In a case with somewhat bizarre facts [see Pennsylvania State Univ. v. Workers’ Comp. Appeal Bd. (Rabin), 2012 Pa. Commw. LEXIS 245], a Pennsylvania appellate court recently affirmed an award of death benefits to the widow of a college professor who died from complications related to surgery on a broken arm and a dislocated shoulder. The professor sustained the injuries when he fell at a restaurant salad bar during a lunch meeting with a student; the two were discussing the student’s upcoming defense of his doctoral thesis. The professor was chairperson of the student’s dissertation committee and the student and professor had met regularly to discuss the student’s doctoral material. Other evidence suggested that the professor had met with students in off-campus restaurant settings on a number of other occasions.

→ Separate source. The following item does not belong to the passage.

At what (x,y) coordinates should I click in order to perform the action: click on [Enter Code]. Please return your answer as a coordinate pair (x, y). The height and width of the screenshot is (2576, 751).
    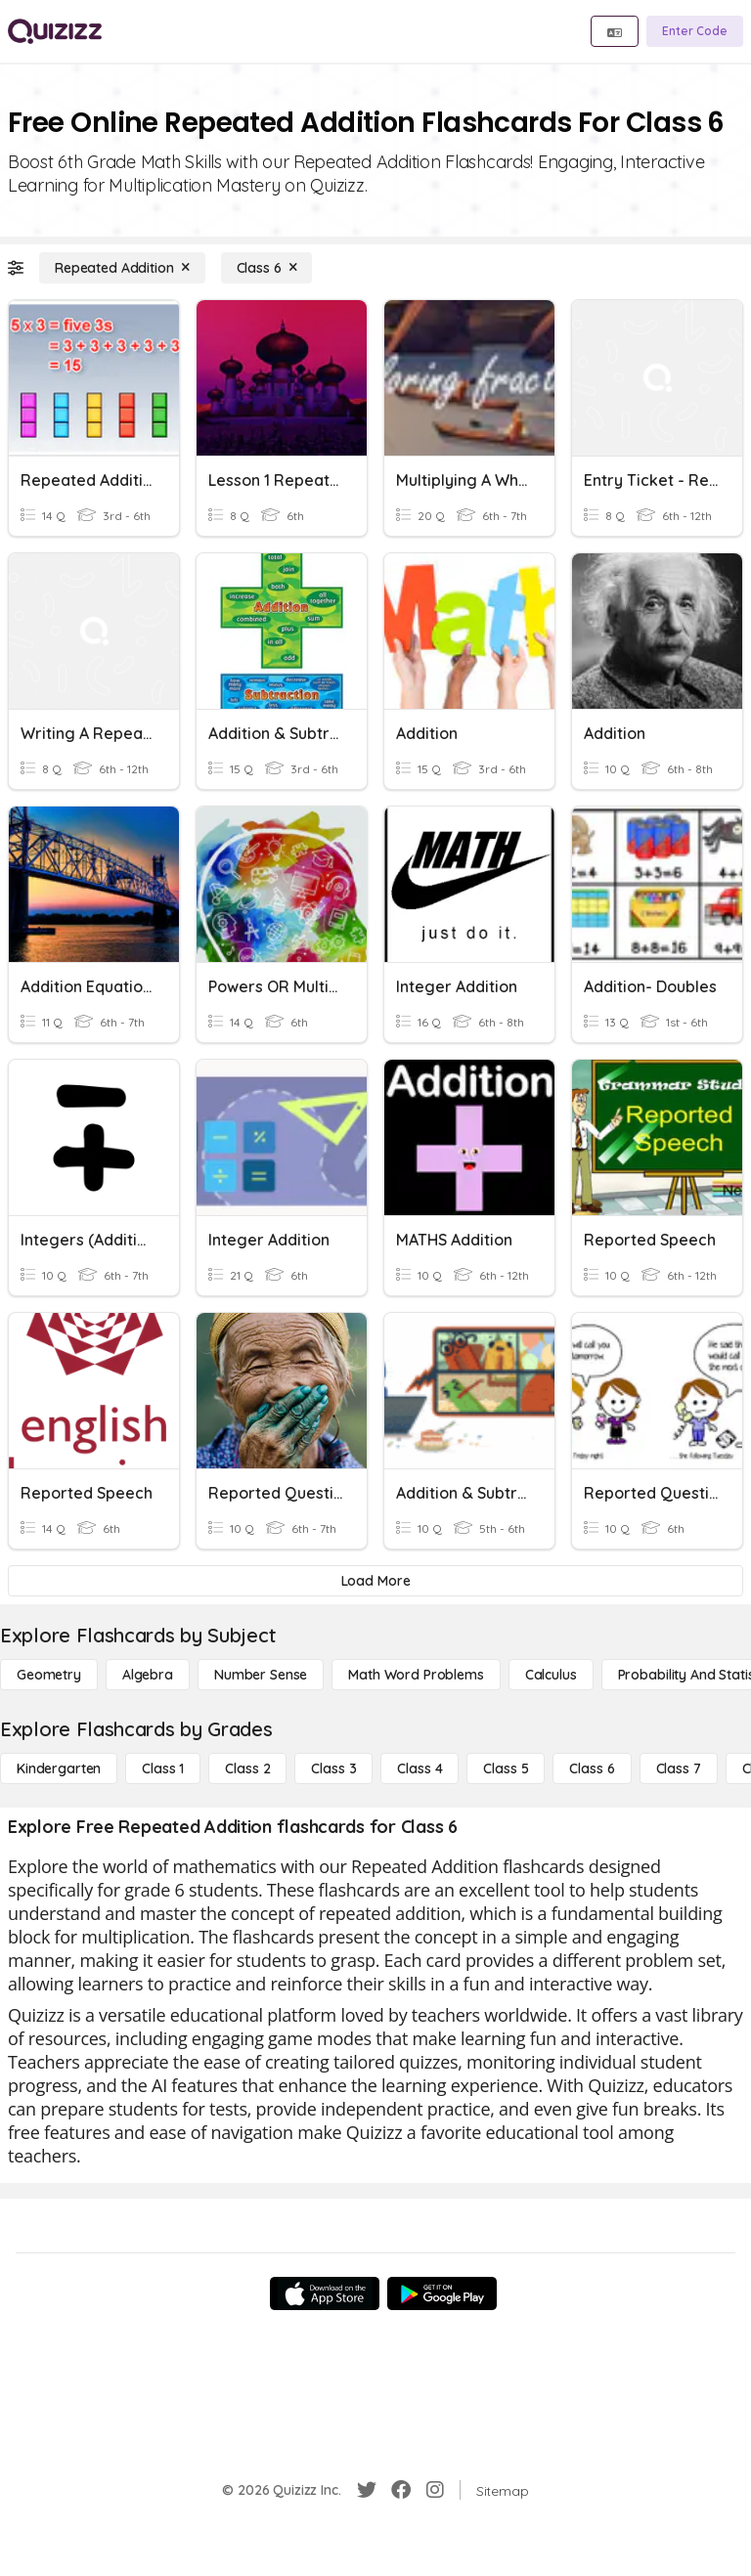
    Looking at the image, I should click on (694, 31).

The university contended that the widow failed to meet the burden of proof that the professor’s injuries had been sustained within the course and scope of the employment, that the professor was a stationary employee on a lunch break at a public restaurant when he fell and, therefore, the injuries were not compensable. The appellate court agreed that the general rule provides that employees are on their own time at lunch and an off-premises injury is not ordinarily sustained in the course of one’s employment. The court observed, however, that the relevant Pennsylvania statute [77 P.S. § 411 (2012)] included within the definition of injury any injury sustained while actually engaged in the furtherance of the business or affairs of the employer, whether upon the employer’s premises or elsewhere. The court noted that the WCJ found that the professor and doctoral student planned a multiple-hour meeting, including a working lunch, in direct furtherance of Penn State’s affairs. On these facts, the professor’s trip to the salad bar could not logically be construed as anything more than an inconsequential departure from his work as a professor, in which he was essentially engaged at the time.